We are also told that to be worthy—or attractive enough to be considered worthy—we need our hair, makeup and smiles to look a certain way. Have you noticed that many female reporters and newscasters on TV wear false eyelashes and have unnaturally white teeth? Before long, these trends become standards by which the rest of us feel we must live and judge ourselves accordingly.
Propaganda is designed to make money for the companies behind the advertising. It sends messages that, even when untrue, become embedded in our minds whether we want them there or not. How many eating disorders are born out of viewers consuming this content?

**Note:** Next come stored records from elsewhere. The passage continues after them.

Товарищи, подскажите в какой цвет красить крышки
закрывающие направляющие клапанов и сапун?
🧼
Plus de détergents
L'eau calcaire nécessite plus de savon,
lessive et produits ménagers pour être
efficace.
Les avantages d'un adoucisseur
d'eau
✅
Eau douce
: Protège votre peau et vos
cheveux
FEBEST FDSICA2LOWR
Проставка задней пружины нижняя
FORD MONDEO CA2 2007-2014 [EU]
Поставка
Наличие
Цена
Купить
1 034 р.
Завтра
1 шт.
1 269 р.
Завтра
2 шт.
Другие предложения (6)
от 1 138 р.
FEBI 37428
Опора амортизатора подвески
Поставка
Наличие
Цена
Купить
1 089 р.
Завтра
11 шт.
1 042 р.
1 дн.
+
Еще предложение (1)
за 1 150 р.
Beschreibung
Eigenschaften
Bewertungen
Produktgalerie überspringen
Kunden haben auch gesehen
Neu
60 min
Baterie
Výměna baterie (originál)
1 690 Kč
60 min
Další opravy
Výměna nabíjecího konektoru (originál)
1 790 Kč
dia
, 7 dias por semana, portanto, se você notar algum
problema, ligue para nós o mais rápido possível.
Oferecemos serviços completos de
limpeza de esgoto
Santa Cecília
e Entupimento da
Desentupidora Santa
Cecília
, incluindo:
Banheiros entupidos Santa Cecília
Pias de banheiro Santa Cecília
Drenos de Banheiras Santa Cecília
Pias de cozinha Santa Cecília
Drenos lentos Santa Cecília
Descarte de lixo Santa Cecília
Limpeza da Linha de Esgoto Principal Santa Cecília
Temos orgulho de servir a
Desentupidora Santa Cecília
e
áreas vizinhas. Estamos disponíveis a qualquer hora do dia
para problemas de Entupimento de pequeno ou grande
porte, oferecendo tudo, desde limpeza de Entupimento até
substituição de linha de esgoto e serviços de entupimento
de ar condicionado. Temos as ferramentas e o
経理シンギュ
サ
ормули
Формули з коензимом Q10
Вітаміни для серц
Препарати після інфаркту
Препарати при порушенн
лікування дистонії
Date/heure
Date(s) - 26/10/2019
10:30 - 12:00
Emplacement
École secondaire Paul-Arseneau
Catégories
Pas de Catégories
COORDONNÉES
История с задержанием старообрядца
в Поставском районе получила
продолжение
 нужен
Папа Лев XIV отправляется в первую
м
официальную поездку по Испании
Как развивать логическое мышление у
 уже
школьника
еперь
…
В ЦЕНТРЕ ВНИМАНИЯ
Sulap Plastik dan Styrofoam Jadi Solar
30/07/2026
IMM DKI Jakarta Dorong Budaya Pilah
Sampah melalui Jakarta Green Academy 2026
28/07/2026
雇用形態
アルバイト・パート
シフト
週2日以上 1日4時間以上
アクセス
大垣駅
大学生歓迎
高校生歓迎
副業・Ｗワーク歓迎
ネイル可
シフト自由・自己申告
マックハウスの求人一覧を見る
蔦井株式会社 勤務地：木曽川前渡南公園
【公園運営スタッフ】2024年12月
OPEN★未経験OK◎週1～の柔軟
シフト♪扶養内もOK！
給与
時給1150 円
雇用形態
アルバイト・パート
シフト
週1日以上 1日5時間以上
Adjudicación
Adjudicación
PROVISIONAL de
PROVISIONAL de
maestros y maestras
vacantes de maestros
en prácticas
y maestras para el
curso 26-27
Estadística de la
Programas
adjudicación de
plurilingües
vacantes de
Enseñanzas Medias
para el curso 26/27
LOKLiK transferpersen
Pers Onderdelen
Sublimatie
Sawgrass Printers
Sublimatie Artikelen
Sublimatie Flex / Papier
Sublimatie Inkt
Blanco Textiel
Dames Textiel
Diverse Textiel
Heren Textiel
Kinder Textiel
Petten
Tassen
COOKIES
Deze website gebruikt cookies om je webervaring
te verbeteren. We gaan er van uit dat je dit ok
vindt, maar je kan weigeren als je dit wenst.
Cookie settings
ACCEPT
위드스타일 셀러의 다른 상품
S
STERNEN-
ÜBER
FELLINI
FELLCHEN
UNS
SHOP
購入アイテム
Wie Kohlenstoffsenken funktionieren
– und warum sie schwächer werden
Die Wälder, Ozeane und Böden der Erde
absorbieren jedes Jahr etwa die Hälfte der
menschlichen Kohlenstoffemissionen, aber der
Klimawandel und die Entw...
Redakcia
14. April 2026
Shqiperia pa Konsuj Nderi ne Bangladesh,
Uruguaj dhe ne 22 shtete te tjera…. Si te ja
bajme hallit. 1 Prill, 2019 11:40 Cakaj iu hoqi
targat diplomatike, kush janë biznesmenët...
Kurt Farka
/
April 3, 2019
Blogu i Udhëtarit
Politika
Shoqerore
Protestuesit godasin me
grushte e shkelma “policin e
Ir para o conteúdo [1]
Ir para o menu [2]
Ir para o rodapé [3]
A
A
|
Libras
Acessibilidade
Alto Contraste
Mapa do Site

Millions of people are living in a state of dissatisfaction with their bodies and their worthiness. It is heartbreaking.
Society dictates a rigid, concrete description of how things should be, an unattainable standard for most people. There is little room for unique interpretation or independent thought, which steals personal power from its audience, a little bit at a time, over and over again.
The Impressionists’ paintings invite viewers to immerse themselves in the ethereal scenes on the canvas, allowing each person’s feelings to take precedence above all else. The viewer is encouraged to look at the paintings with an open mind, bringing their own life experience to the moment. Why can’t we do that with ourselves?
I’ve been impressionable in the past, but now I’m taking a new approach. I’m choosing to change how I interpret being that “impressionable” and take back my power to be however I am rather than how society and diet culture tell me I should be. Similar to gazing at an Impressionist painting, I will allow myself to interpret the messages society telegraphs in a way that is true to myself rather than mindlessly buying into them.
Personal actions, such as paying attention to my language and behaviour around others, also matter. People notice these actions and words and absorb them without even trying. I never know what effect I might have on others, so I need to be mindful of the messages I’m sending. We can each make a difference in our own small ways by simply paying attention.
In other words, we can all become Impressionists, one word and action at a time and transform our world into a place of light, acceptance and beauty.